=== What you have to do ===
Look below for the line containing "ランキング (48, 581)"; from there through the line containing "And you are", both lines included, please set down each line exactly and nothing else.

======== Dataset extract

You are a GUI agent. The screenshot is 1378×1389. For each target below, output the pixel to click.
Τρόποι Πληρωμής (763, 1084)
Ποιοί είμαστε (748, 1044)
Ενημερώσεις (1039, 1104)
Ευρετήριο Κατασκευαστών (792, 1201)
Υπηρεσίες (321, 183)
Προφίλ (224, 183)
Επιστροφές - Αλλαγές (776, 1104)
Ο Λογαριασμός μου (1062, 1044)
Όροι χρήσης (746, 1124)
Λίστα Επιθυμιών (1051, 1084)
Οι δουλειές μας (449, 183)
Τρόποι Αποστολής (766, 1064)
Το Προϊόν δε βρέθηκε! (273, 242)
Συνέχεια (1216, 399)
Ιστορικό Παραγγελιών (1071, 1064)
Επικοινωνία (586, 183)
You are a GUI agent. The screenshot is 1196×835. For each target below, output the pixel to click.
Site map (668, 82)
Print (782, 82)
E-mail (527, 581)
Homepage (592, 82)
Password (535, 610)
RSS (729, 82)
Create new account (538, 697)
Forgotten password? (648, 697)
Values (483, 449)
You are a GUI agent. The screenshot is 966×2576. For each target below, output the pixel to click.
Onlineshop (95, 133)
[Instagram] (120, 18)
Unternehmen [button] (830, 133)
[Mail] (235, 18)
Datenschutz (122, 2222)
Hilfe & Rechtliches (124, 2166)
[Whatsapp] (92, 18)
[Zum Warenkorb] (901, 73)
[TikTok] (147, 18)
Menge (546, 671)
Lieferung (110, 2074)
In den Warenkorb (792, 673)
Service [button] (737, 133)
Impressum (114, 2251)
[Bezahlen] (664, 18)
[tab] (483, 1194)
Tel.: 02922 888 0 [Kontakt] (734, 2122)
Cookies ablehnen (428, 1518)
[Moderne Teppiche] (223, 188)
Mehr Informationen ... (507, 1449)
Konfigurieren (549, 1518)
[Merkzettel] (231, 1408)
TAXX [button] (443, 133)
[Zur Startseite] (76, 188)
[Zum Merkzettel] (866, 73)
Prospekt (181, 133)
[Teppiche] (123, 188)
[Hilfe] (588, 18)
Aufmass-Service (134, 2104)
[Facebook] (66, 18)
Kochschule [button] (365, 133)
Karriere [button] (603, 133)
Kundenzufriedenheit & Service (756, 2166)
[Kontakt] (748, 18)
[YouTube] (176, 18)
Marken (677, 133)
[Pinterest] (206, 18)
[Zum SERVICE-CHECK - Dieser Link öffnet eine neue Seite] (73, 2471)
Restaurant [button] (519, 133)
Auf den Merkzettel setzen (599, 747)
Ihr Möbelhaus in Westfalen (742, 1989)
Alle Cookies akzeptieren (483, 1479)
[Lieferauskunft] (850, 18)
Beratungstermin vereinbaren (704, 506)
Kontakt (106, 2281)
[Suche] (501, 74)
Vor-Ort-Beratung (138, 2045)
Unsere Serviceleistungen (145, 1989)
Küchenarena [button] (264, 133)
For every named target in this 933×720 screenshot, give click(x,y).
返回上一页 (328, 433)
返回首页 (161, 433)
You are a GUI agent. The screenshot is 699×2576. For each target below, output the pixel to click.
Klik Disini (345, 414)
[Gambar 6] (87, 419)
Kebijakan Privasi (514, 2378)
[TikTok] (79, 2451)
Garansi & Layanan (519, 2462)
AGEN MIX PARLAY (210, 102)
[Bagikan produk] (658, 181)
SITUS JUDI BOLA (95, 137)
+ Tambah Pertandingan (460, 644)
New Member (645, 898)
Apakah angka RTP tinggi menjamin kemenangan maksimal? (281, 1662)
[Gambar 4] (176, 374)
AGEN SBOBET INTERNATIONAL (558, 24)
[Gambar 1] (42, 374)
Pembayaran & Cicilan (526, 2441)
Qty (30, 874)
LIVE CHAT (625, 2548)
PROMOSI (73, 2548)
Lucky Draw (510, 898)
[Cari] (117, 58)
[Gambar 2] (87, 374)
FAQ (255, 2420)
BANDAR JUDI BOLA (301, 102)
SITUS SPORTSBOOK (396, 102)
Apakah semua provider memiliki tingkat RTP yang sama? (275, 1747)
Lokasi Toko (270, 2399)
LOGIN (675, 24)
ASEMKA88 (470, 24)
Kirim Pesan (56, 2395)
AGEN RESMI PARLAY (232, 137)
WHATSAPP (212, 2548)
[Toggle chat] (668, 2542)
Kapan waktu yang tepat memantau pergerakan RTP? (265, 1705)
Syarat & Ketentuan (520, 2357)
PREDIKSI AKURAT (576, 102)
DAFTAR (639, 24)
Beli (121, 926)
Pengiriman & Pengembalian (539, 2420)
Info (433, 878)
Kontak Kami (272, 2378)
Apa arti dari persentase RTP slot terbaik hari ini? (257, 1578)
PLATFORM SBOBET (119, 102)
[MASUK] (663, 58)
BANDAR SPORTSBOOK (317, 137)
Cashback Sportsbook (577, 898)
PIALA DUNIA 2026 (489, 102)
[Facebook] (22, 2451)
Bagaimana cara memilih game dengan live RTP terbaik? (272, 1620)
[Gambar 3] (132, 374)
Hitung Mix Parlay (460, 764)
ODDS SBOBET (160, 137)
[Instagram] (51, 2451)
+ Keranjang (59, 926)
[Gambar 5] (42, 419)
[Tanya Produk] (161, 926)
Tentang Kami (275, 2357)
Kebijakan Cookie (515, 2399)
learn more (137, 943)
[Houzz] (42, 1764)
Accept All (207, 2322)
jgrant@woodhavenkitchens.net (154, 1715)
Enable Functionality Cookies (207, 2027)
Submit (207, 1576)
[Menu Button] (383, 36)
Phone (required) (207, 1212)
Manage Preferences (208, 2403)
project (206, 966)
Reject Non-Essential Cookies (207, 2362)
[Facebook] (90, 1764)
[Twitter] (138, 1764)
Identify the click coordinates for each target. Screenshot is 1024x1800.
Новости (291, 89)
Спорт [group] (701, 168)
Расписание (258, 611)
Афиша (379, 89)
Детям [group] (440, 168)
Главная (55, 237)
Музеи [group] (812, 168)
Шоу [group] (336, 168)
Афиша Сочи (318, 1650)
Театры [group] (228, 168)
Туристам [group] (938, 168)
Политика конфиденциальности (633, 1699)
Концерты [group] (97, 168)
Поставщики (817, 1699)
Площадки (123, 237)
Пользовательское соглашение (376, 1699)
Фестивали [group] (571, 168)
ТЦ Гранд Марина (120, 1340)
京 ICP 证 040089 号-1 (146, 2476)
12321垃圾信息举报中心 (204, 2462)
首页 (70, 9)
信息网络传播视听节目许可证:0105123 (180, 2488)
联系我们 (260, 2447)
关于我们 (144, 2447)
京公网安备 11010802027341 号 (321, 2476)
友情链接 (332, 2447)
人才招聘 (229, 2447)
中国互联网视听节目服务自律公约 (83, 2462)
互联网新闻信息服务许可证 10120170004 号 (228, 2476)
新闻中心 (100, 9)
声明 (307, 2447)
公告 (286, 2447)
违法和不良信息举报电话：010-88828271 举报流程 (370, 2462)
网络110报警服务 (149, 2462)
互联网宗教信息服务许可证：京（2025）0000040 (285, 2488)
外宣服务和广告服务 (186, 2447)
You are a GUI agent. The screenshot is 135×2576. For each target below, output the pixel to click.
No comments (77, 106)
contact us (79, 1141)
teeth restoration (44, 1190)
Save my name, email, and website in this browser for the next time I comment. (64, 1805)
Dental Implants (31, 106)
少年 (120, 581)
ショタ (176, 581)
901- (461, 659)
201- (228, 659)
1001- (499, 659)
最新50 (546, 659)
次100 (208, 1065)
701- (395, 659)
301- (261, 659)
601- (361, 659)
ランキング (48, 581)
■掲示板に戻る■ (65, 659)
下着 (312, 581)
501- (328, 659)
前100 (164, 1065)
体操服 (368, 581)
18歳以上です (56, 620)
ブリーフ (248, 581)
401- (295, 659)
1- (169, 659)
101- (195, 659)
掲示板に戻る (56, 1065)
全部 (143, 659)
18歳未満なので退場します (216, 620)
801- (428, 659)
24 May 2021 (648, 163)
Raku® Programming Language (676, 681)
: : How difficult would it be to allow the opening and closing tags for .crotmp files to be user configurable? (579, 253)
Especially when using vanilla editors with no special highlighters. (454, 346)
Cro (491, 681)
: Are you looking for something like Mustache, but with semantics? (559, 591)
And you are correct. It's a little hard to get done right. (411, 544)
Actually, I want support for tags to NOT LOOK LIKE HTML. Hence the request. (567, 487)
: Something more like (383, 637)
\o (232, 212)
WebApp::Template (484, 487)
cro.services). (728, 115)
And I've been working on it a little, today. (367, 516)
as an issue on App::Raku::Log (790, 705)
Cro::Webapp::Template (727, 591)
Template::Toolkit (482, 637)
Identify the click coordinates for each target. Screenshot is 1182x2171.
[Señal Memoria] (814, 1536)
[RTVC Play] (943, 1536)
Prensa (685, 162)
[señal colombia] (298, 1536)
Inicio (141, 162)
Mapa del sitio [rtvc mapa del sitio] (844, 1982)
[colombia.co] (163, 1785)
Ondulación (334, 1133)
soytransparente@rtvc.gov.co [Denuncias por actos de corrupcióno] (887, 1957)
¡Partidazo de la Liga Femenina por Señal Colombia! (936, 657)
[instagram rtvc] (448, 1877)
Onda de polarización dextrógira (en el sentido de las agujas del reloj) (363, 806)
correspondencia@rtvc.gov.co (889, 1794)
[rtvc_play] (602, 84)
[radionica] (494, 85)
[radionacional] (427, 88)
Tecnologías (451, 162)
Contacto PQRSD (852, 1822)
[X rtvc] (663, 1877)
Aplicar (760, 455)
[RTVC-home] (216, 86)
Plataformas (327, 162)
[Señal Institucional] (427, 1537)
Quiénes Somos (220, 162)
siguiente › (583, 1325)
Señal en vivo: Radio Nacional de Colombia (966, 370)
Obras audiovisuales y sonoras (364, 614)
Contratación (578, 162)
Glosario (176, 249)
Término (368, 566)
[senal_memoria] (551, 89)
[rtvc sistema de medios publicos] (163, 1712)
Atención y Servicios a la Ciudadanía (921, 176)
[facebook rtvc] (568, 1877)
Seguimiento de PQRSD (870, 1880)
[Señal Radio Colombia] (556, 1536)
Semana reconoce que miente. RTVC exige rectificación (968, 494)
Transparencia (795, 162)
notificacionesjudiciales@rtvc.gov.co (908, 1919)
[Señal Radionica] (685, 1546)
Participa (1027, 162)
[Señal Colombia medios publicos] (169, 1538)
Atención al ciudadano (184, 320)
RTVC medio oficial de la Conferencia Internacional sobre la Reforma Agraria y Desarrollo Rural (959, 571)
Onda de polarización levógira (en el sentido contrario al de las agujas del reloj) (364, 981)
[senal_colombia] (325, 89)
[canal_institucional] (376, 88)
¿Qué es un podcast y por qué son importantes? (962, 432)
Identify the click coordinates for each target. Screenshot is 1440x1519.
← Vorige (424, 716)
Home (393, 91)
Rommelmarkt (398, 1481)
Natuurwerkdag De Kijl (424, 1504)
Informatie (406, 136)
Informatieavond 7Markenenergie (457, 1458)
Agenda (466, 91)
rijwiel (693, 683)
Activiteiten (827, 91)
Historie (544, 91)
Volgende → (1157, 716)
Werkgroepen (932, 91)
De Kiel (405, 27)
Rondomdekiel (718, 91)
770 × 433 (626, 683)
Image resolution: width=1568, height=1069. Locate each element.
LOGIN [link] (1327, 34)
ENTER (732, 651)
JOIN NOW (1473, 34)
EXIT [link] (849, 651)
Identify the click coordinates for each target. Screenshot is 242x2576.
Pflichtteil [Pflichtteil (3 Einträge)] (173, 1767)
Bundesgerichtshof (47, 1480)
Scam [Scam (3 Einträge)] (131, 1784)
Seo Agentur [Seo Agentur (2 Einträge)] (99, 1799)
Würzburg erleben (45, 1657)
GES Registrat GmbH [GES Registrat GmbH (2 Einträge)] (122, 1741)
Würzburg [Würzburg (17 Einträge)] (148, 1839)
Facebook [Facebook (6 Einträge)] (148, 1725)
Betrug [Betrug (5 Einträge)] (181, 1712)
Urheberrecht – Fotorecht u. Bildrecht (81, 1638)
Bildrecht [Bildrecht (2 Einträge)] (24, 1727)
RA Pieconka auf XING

================

=== Written response ===
ランキング (48, 581)
■掲示板に戻る■ (65, 659)
下着 (312, 581)
501- (328, 659)
前100 (164, 1065)
体操服 (368, 581)
18歳以上です (56, 620)
ブリーフ (248, 581)
401- (295, 659)
1- (169, 659)
101- (195, 659)
掲示板に戻る (56, 1065)
全部 (143, 659)
18歳未満なので退場します (216, 620)
801- (428, 659)
24 May 2021 (648, 163)
Raku® Programming Language (676, 681)
: : How difficult would it be to allow the opening and closing tags for .crotmp files to be user configurable? (579, 253)
Especially when using vanilla editors with no special highlighters. (454, 346)
Cro (491, 681)
: Are you looking for something like Mustache, but with semantics? (559, 591)
And you are correct. It's a little hard to get done right. (411, 544)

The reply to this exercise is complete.